Quando se trata de aviação, nenhum outro lugar tem tanto tráfego nessa parte do mundo quanto o Reino Unido, e nosso destino, Londres, é servida por diversos aeroportos, mas os principais são Heathrow, Stansted, London City e nosso aeródromo de hoje, Gatwick (LGW/EGKK). Embora a companhia voe seis vezes ao dia para Heathrow, há tanta demanda para Londres que a divisão cargueira vai para Stansted e há mais três voos diários de passageiros para Gatwick, usando Boeing 777 e o nosso querido “heavy plastic”. O primeiro voo entre Gatwick e o Brasil inclusive também usa o Dreamliner, voando direto ao Rio de Janeiro na cores de uma das principais low costs europeias.
Nosso horário de partida do Golfo é um tanto indigesto, mas decolando às duas da manhã, essa frequência específica funciona como uma conexão perfeita para os voos que saíram da Ásia no final da tarde e início da noite anterior – como o Phuket do nosso outro artigo – e o tempo gasto em solo entre um voo e outro é mínimo. É hora do rush na base e temos dezenas de aeronaves na fila. Passamos na frente de um A380 indo para Paris, um A350-900 saindo para Madrid e rapidamente alinhamos e decolamos atrás de um Boeing 777-300ER partindo para Frankfurt. Um A350-1000 indo para Heathrow decolara um pouco antes. Com especial atenção à congestionada fonia e à wake turbulence em meio a tantos heavies, subimos e entramos na FIR Bahrain, que controla praticamente todo o Golfo Pérsico. A subida se dá em steps, uma vez que há muito tráfego cruzando os céus chegando e saindo do Oriente Médio, mas como subimos bem mais que boa parte dos outros modelos graças à nossa flexível e eficiente asa, apesar do peso, pedimos e conseguimos um nível de voo eficiente: mesmo quase lotados, com 250 passageiros, já estamos no FL400 quando entramos no espaço aéreo iraniano.

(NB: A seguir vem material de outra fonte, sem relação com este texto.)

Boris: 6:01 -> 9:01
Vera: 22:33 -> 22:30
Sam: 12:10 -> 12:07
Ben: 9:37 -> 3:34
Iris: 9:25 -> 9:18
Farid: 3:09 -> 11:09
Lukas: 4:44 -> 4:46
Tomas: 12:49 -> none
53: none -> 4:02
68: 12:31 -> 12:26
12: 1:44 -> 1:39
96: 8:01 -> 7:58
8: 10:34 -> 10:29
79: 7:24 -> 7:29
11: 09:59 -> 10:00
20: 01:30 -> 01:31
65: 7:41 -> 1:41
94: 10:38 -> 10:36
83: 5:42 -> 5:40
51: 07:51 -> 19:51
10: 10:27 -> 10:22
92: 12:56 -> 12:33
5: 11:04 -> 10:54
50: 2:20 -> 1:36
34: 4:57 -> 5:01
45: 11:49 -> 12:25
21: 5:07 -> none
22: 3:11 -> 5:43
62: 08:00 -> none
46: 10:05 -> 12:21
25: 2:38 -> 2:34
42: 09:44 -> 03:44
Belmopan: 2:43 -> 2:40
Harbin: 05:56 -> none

Com terreno bastante alto, incluindo muitos picos acima de 3 mil metros de altura na região montanhosa de suas fronteiras, passaremos as próximas três horas sobrevoando o Irã e a Turquia, dois imensos países onde surgiram as primeiras cidades construídas pela nossa espécie, muitos milênios atrás. Embora estejamos no auge do verão no hemisfério Norte, ainda há neve em algumas partes, e a vista, conforme o sol nasce, é impressionante. Esse tipo de terreno exige cuidadoso planejamento, e temos rotas especiais de descompressão a serem usadas em emergência para os alternados da região, que incluem as capitais Tehran e Ankara. Após deixarmos Istambul cerca de 100 milhas à nossa esquerda, agora sobrevoando o Mar Negro, entramos em contato com Sofia. As três letras do designativo do VOR de Golyama chama a atenção no navigation display: me lembra da companhia anterior. Deixamos a Bulgária e entramos na Romênia. As trocas de setores tornam-se frequentes, e ganhamos várias proas diretas para os limites das FIRs.

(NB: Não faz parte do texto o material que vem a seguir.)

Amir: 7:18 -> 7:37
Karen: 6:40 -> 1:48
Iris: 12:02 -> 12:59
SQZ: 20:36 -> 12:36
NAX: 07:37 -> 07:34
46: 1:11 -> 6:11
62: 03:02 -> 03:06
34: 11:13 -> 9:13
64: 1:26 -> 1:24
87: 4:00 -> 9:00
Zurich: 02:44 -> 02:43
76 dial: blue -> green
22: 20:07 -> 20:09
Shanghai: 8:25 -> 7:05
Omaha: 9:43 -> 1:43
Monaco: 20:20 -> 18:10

Ao sairmos da jurisdição de Praga, o CPDLC passa a ser nosso principal meio de comunicação com o controle. Rhreim, Maastricht e até London nos enviam, nas próximas duas horas, seguidas instruções via datalink, e a interatividade da aeronave com esse sistema facilita bastante o trabalho. Por exemplo: Rheim deseja que chamemos Maastricht e recebemos a seguinte mensagem de texto: “Contact Maastricht Center: 132.085”. Abaixo da mensagem, temos duas opções: “Accept” ou “Reject”, e ao lado do EFIS control panel três botões: esses dois mais um “Cancel”. Ao apertarmos o botão para aceitar, três coisas acontecem: abaixo da mensagem, a opção “Accept” torna-se verde e em pretérito perfeito, o centro que enviou a mensagem recebe a confirmação de que entendemos e aceitamos a instrução e o mais interessante: no nosso painel digital de frequências de rádio – TCP, tunning control panel – aparece, no scratchpad – a parte da tela onde o que se digita aparece antes de ser executado – a frequência aceita na mensagem do CPDLC. Basta apertar o botão da frequência ativa e o 132.085 vai parar lá. E coisa semelhante acontece com proas, altitudes e até proas diretas a fixos. Uma vez aceitas as mensagens, os valores são transferidos automaticamente para os campos pertinentes: o scratchpad do CDU – control display unit, a interface do FMC – ou para um campo secundário da janela do MCP – mode control panel. No FMC você carrega a instrução e a executa. No MCP, com o botão XFR – transfer – você coloca a instrução no campo principal da janela e aciona. Ou seja, o CPDLC – Controller-Pilot Data Link Communications – diminui a carga de trabalho, descongestiona a frequência de voz e ainda diminui muitíssimo a chance de um mal entendido. É a comunicação do futuro.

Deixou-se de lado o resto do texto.